Could have just been the turkey.   Did you have water in a pan ?  Was the gas knob on the smoker turned completely off when you opened up the valve on the propane tank ?


----------



## inferno12 (Dec 27, 2014)

Demosthenes9 said:


> Could have just been the turkey.   Did you have water in a pan ?  Was the gas knob on the smoker turned completely off when you opened up the valve on the propane tank ?



I did have water in the pan and I don't remember on the valve. Why would the valve have made a difference? I do know that I had full flame on high. I also cooked some Mac n cheese yesterday and had no issues keeping a higher temp even though I didn't want to. This time though the door thermometer was way off compared to the internal one however I feel having to open the door to check it was causing issues. Im going to be ordering either maverick or igrill2.


----------



## demosthenes9 (Dec 27, 2014)

Inferno12 said:


> I did have water in the pan and I don't remember on the valve. Why would the valve have made a difference? I do know that I had full flame on high. I also cooked some Mac n cheese yesterday and had no issues keeping a higher temp even though I didn't want to. This time though the door thermometer was way off compared to the internal one however I feel having to open the door to check it was causing issues. Im going to be ordering either maverick or igrill2.

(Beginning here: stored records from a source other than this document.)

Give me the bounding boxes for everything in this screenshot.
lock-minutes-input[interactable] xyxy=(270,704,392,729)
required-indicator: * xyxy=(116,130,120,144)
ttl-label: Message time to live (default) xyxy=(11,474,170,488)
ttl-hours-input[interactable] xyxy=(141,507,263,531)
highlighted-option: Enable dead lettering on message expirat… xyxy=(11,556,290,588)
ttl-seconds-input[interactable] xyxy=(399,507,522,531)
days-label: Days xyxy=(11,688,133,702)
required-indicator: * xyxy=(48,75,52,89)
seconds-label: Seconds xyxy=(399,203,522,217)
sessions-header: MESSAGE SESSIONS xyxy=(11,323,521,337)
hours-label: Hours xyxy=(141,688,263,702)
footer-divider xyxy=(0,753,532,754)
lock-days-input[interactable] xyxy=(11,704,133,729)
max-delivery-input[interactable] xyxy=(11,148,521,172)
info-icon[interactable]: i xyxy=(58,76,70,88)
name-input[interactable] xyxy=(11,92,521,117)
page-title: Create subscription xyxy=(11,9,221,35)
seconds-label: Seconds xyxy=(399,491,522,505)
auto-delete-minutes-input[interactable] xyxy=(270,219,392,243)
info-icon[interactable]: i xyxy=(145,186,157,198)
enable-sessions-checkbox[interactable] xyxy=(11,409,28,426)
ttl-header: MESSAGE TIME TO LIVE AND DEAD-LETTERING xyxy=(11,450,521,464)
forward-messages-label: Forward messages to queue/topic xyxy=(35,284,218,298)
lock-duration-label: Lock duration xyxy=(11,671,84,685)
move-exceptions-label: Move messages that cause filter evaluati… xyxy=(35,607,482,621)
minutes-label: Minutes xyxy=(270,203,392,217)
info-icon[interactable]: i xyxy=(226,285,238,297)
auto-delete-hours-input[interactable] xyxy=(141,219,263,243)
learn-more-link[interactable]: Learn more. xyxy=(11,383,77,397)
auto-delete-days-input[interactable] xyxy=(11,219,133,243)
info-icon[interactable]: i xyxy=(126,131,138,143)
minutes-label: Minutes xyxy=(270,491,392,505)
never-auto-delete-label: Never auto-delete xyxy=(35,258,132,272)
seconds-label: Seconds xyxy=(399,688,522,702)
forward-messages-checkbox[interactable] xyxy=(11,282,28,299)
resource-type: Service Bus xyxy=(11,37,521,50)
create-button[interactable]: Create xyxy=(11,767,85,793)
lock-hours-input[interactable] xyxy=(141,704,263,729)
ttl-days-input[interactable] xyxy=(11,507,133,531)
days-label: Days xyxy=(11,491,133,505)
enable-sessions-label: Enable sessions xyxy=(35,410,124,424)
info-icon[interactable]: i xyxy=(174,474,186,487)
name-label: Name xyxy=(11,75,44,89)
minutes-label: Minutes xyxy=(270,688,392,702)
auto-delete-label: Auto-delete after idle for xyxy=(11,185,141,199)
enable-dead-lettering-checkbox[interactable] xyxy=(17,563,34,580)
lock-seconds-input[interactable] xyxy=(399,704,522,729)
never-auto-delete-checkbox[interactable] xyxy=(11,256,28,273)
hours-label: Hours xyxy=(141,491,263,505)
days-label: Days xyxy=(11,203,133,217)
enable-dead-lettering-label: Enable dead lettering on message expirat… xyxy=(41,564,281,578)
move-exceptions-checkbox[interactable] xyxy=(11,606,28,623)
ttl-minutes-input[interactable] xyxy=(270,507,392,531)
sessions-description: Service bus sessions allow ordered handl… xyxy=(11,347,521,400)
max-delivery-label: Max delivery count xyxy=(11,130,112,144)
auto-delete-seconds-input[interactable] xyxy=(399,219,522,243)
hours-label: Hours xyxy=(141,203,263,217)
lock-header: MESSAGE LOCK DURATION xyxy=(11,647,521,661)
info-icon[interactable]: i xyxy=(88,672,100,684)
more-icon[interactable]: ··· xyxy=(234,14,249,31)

The valve possibly could have made a difference because of a safety feature built into propane tanks.  Long story short, the tank will restrict the flow of gas.   What usually causes this is someone doing things backwards and turning the knob on the smoker first, then opening the propane tank.      You might still be able to light the burner, but you don't have the full flame on high.    Someone else on another forum had this exact problem just the other day.

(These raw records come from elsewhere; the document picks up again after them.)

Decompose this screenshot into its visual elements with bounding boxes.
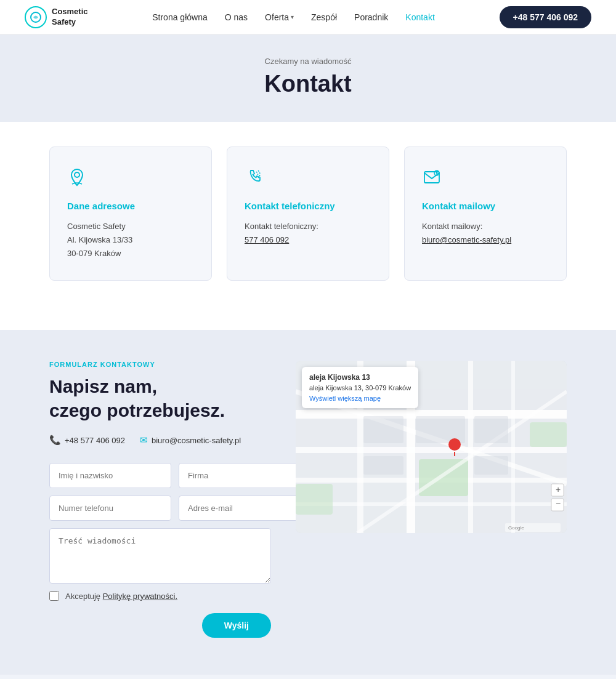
map-container[interactable]: Google + − aleja Kijowska 13 aleja Kijow… xyxy=(296,361,567,533)
hero-title: Kontakt xyxy=(12,71,604,97)
nav-zespol[interactable]: Zespół xyxy=(311,12,337,22)
company-input[interactable] xyxy=(179,463,301,488)
map-area: Google + − aleja Kijowska 13 aleja Kijow… xyxy=(296,361,567,533)
oferta-dropdown-icon: ▾ xyxy=(291,14,294,20)
nav-o-nas[interactable]: O nas xyxy=(225,12,248,22)
contact-form: Akceptuję Politykę prywatności. Wyślij xyxy=(49,463,271,638)
address-icon xyxy=(67,167,194,191)
svg-rect-23 xyxy=(474,456,508,475)
logo-link[interactable]: Cosmetic Safety xyxy=(25,6,88,28)
hero-subtitle: Czekamy na wiadomość xyxy=(12,57,604,66)
contact-phone-info: 📞 +48 577 406 092 xyxy=(49,435,125,446)
privacy-label: Akceptuję Politykę prywatności. xyxy=(65,592,177,601)
submit-button[interactable]: Wyślij xyxy=(202,613,271,638)
svg-rect-16 xyxy=(530,422,567,447)
nav-poradnik[interactable]: Poradnik xyxy=(354,12,388,22)
contact-email-info: ✉ biuro@cosmetic-safety.pl xyxy=(140,435,241,446)
privacy-link[interactable]: Politykę prywatności. xyxy=(103,592,177,601)
privacy-checkbox-row: Akceptuję Politykę prywatności. xyxy=(49,591,271,601)
phone-button[interactable]: +48 577 406 092 xyxy=(500,6,592,28)
email-card-title: Kontakt mailowy xyxy=(422,201,549,211)
address-card-title: Dane adresowe xyxy=(67,201,194,211)
name-input[interactable] xyxy=(49,463,171,488)
phone-card-title: Kontakt telefoniczny xyxy=(245,201,371,211)
phone-icon xyxy=(245,167,371,191)
logo-text: Cosmetic Safety xyxy=(52,7,88,28)
form-row-1 xyxy=(49,463,271,488)
phone-input[interactable] xyxy=(49,496,171,521)
email-icon xyxy=(422,167,549,191)
address-card-body: Cosmetic Safety Al. Kijowska 13/33 30-07… xyxy=(67,220,194,260)
svg-rect-15 xyxy=(296,484,333,515)
svg-point-24 xyxy=(448,438,461,451)
message-textarea[interactable] xyxy=(49,528,271,584)
cards-section: Dane adresowe Cosmetic Safety Al. Kijows… xyxy=(0,122,616,311)
nav-kontakt[interactable]: Kontakt xyxy=(405,12,434,22)
address-card: Dane adresowe Cosmetic Safety Al. Kijows… xyxy=(49,147,212,281)
map-popup-title: aleja Kijowska 13 xyxy=(309,372,411,383)
hero-section: Czekamy na wiadomość Kontakt xyxy=(0,34,616,122)
email-small-icon: ✉ xyxy=(140,435,148,446)
main-nav: Strona główna O nas Oferta ▾ Zespół Pora… xyxy=(152,12,435,22)
footer: Cosmetic Safety Cosmetic Safety Al. Kijo… xyxy=(0,675,616,679)
svg-rect-22 xyxy=(363,456,403,475)
contact-section: FORMULARZ KONTAKTOWY Napisz nam, czego p… xyxy=(0,330,616,675)
svg-text:+: + xyxy=(556,484,561,494)
contact-form-area: FORMULARZ KONTAKTOWY Napisz nam, czego p… xyxy=(49,361,271,638)
form-label: FORMULARZ KONTAKTOWY xyxy=(49,361,271,368)
form-heading: Napisz nam, czego potrzebujesz. xyxy=(49,374,271,422)
phone-small-icon: 📞 xyxy=(49,435,61,446)
map-popup: aleja Kijowska 13 aleja Kijowska 13, 30-… xyxy=(302,367,418,408)
svg-text:−: − xyxy=(556,499,561,508)
phone-card: Kontakt telefoniczny Kontakt telefoniczn… xyxy=(227,147,389,281)
svg-point-1 xyxy=(75,172,79,177)
email-card: Kontakt mailowy Kontakt mailowy: biuro@c… xyxy=(404,147,567,281)
map-popup-subtitle: aleja Kijowska 13, 30-079 Kraków xyxy=(309,384,411,392)
email-input[interactable] xyxy=(179,496,301,521)
svg-rect-12 xyxy=(468,361,473,533)
phone-link[interactable]: 577 406 092 xyxy=(245,235,289,244)
nav-strona-glowna[interactable]: Strona główna xyxy=(152,12,208,22)
email-card-body: Kontakt mailowy: biuro@cosmetic-safety.p… xyxy=(422,220,549,247)
map-larger-link[interactable]: Wyświetl większą mapę xyxy=(309,395,381,402)
phone-card-body: Kontakt telefoniczny: 577 406 092 xyxy=(245,220,371,247)
svg-rect-13 xyxy=(511,361,515,533)
email-link[interactable]: biuro@cosmetic-safety.pl xyxy=(422,235,511,244)
logo-icon xyxy=(25,6,47,28)
svg-rect-19 xyxy=(363,416,403,443)
svg-rect-9 xyxy=(296,502,567,506)
svg-point-4 xyxy=(436,172,438,174)
contact-info: 📞 +48 577 406 092 ✉ biuro@cosmetic-safet… xyxy=(49,435,271,446)
nav-oferta[interactable]: Oferta xyxy=(265,12,289,22)
svg-rect-21 xyxy=(474,416,508,443)
form-row-2 xyxy=(49,496,271,521)
svg-text:Google: Google xyxy=(508,525,524,531)
svg-rect-7 xyxy=(296,447,567,453)
privacy-checkbox[interactable] xyxy=(49,591,59,601)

If you were opening the door a lot that could certainly have caused at least part of the problem as these things will lose a lot of heat when you open the door and it takes time for the temp to build back up.     

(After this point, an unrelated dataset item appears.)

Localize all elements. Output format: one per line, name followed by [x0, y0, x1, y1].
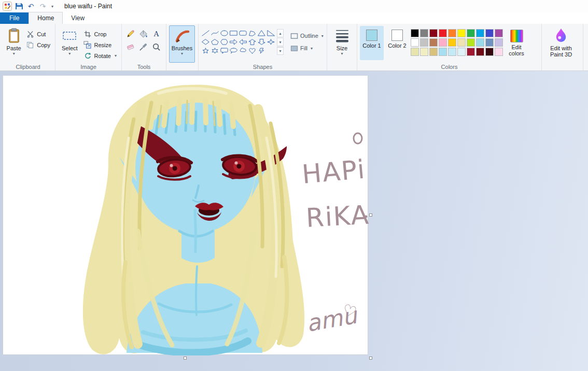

Water in the pan will also act to hold the heat down as it takes a lot of energy to heat the water and even then, it only goes to 212 degrees or thereabouts.   I lined my water pan with foil and filled it about 2/3rds the way up with sand.   For each smoke, if I want water, I'll lay some foil over the sand and fill the remainder with a bit of water.    This helps to get higher temps while still using water in the chamber.


----------



## inferno12 (Dec 27, 2014)

Demosthenes9 said:


> The valve possibly could have made a difference because of a safety feature built into propane tanks.  Long story short, the tank will restrict the flow of gas.   What usually causes this is someone doing things backwards and turning the knob on the smoker first, then opening the propane tank.      You might still be able to light the burner, but you don't have the full flame on high.    Someone else on another forum had this exact problem just the other day.
> 
> If you were opening the door a lot that could certainly have caused at least part of the problem as these things will lose a lot of heat when you open the door and it takes time for the temp to build back up.
> 
> Water in the pan will also act to hold the heat down as it takes a lot of energy to heat the water and even then, it only goes to 212 degrees or thereabouts.   I lined my water pan with foil and filled it about 2/3rds the way up with sand.   For each smoke, if I want water, I'll lay some foil over the sand and fill the remainder with a bit of water.    This helps to get higher temps while still using water in the chamber.


Thank you so much for the suggestions and advice.  I will give it a go using the sand instead of water and see if that helps and keep the door shut with a new thermometer.


----------